Thanks for all the comments. I'll address the relevant bits below.
 

> So, if the user explicitly asks for max_digits=3 in the output_field 
> argument, then we should enforce that. Or, alternatively we should 
> disallow setting max_digits for explicit output_field in expressions. 
>

I don't know how we could enforce model field arguments in the general 
case. For DecimalFields I removed the explicit call to format_number (from 
the converters) which now doesn't enforce max_digits/decimal_places, but 
there is no other code that checks model field constraints. I think the 
right choice is to disallow setting any constraints in the first place, but 
I don't know how we'd enforce that in the general case either.

Is it possible with say a CharField to not have a max_length parameter 
> here, even though you can't make a concrete field without it? If not then 
> we have another issue.
>

The checks framework and validators enforce these kinds of constraints, but 
neither are triggered when constructing fields for use in output_field. 
However, the latest change that allows a DecimalField to be constructed 
without digits/decimals fails on sqlite, and any other backend that has a 
db_converter that does a format_value on the result before the expression 
has a chance to convert it.

So it looks like we can't just ignore or disallow constraints without some 
more substantial changes due to backend converters.
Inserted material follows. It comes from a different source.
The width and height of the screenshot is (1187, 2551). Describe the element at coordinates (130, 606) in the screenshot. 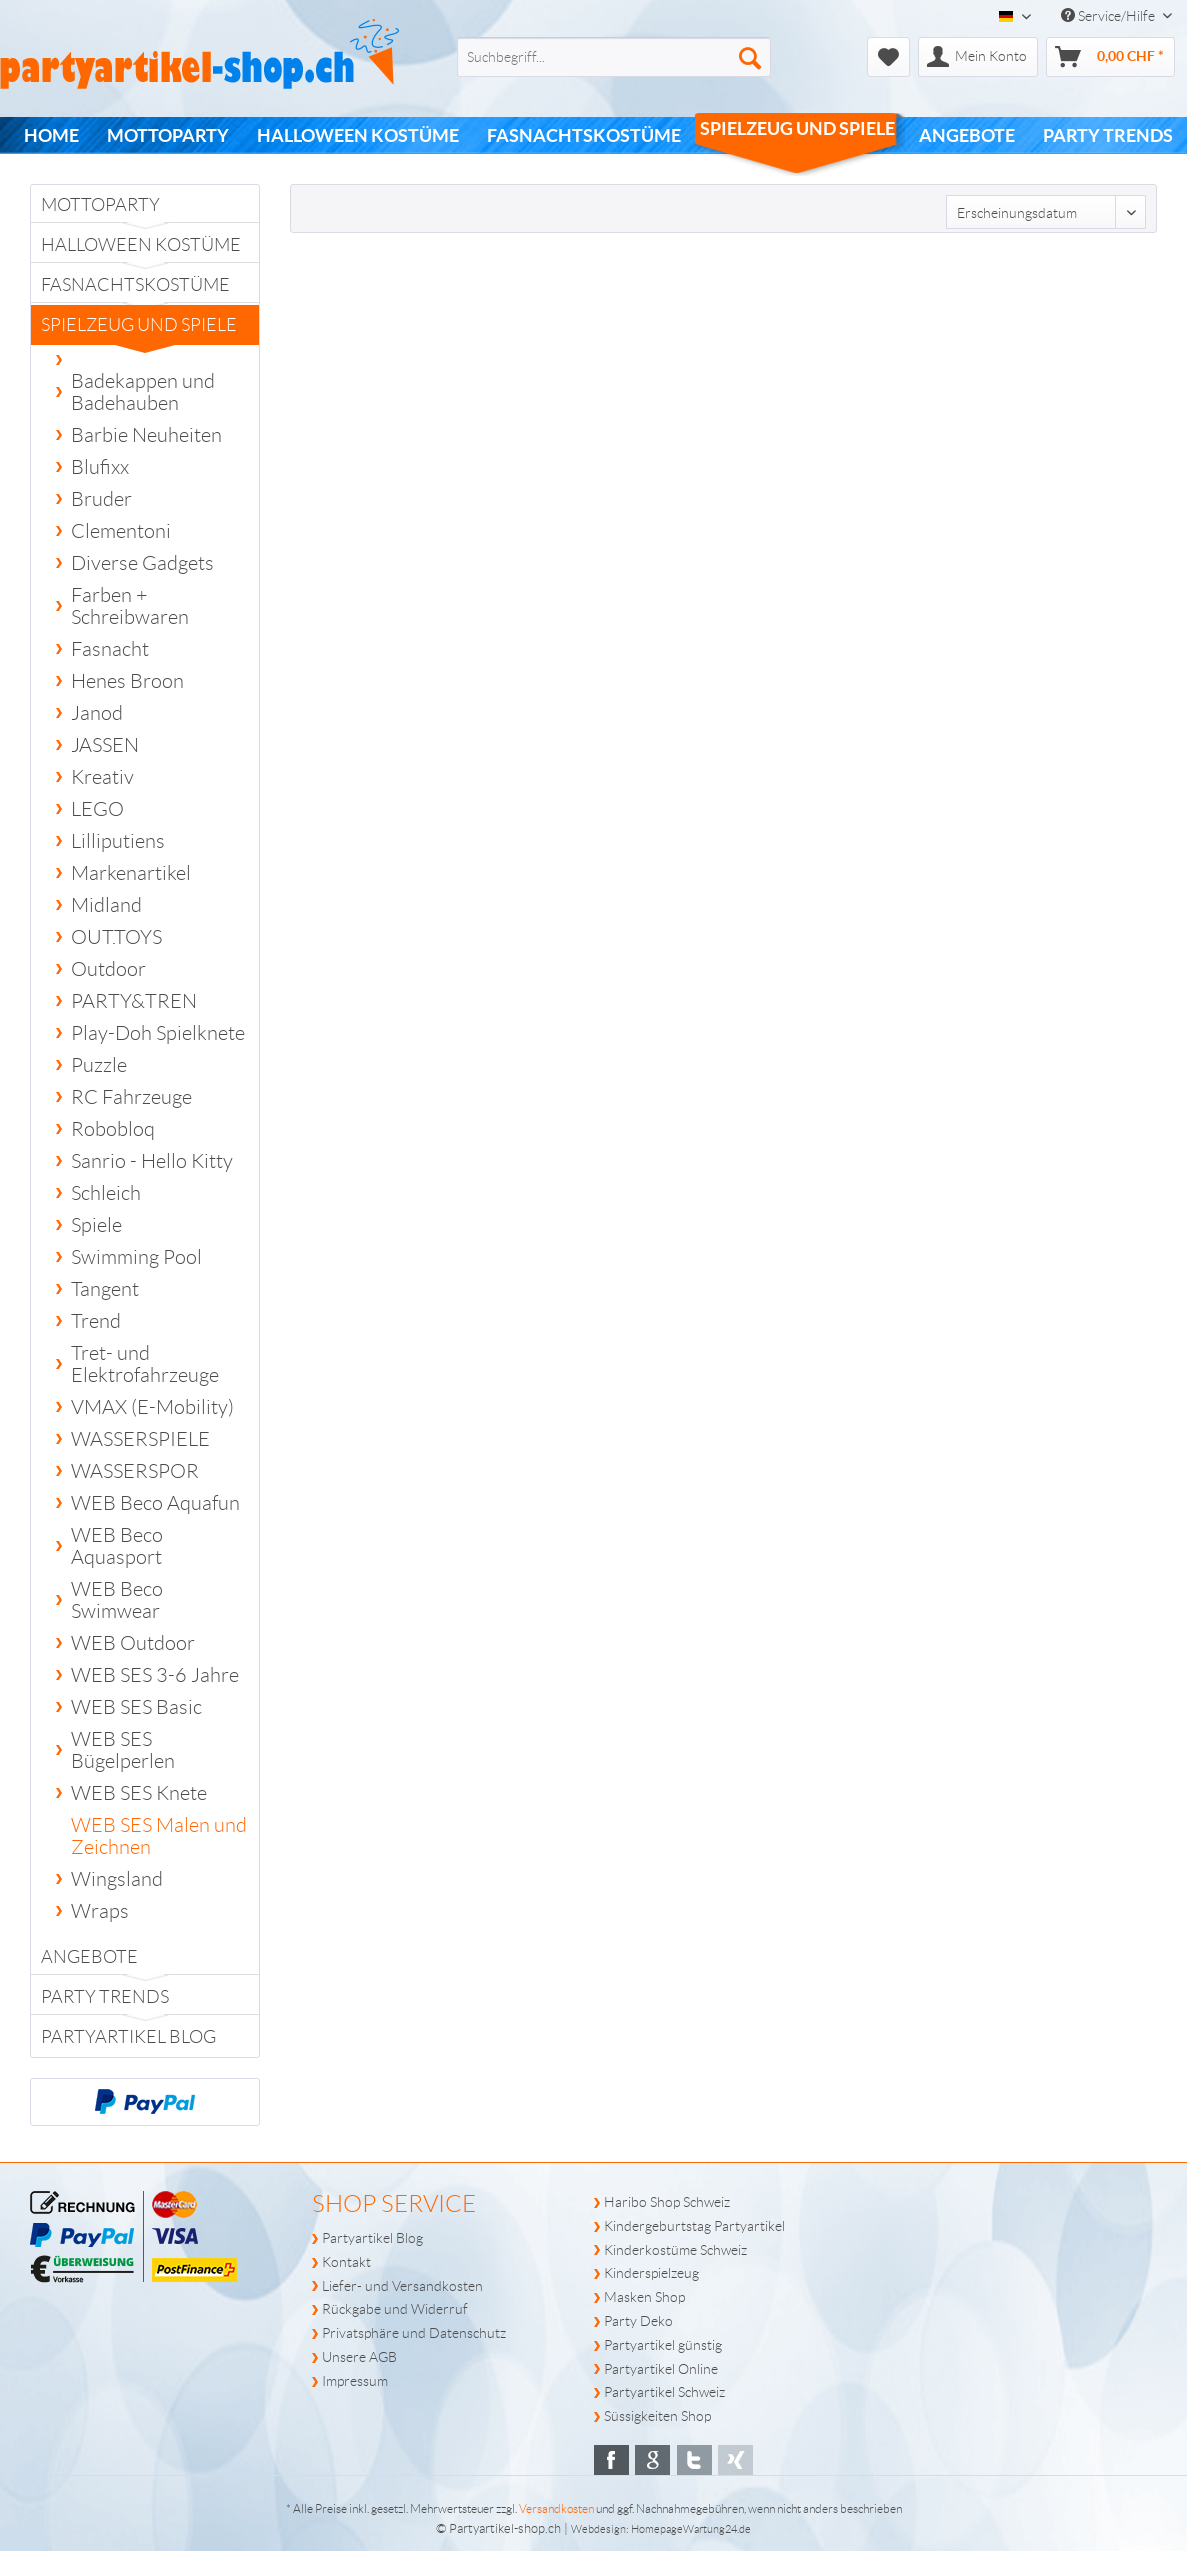 I see `Farben + Schreibwaren` at that location.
First, thanks for all your hard work in this area Josh.
>

Thanks!

I think that if specified explicitly, any constraints should be honoured 
> and an exception raised if the computed aggregate value violates a 
> constraint.
>

This is similar to what Ansii thinks the behaviour should be. But we don't 
know if a user has provided the field, or if the field is being repurposed 
from the underlying field (for F() expressions), or if it was derived 
internally. Even if we did know, how would expressions know how to validate 
custom fields with custom constraints?

 I agree that it's odd that you can provide these validation parameters 

(to DecimalField and many other field types) when instantiating them for 
> output_field, and they won't be enforced, but I don't see a reasonable 
> way to address that in the general case. 


Exactly. db_column, db_index, blank .. none of these are applicable to 
expressions. How could we pick and choose which to enforce or ignore, 
especially when considering custom fields that we have no visibility of. 

I think your notes on the ticket are fairly accurate. Though a few things 
to note.

We can't work with just a class, even if the get_internal_type was a 
classmethod. There are other methods that are called, such as 
get_db_converters. We could instantiate with no args, but I'm not sure 
that's a better API.

So in a way, this is simply a bug in DecimalField (or perhaps in the way an 
> internal-type of DecimalField is special-cased in 
> ExpressionNode.convert_value), in that its "validation" constraints are 
> applied (and result in hard errors) in data conversion, where normally 
> field validation does not apply at all.
>

I think this is the best way to look at it, and I failed to communicate 
that position properly. As I mentioned above, I was under the wrong 
impression that DecimalField could be passed along without any arguments, 
but some backends (sqlite and oracle) do use them to convert database 
values to python values. This seems to be unique to DecimalFields though. 
If this limitation can be overcome, and documentation calls out that 
arguments passed to annotation fields are redundant, I think that this 
ticket will be satisfied.

If users have an interest in applying constraints, then those constraints 
can be modelled as new expressions, enforced at the database. Something 
like Cast(expression, Decimal(5, 2)). That's really a new feature though, 
and should be raised as such if the need arises.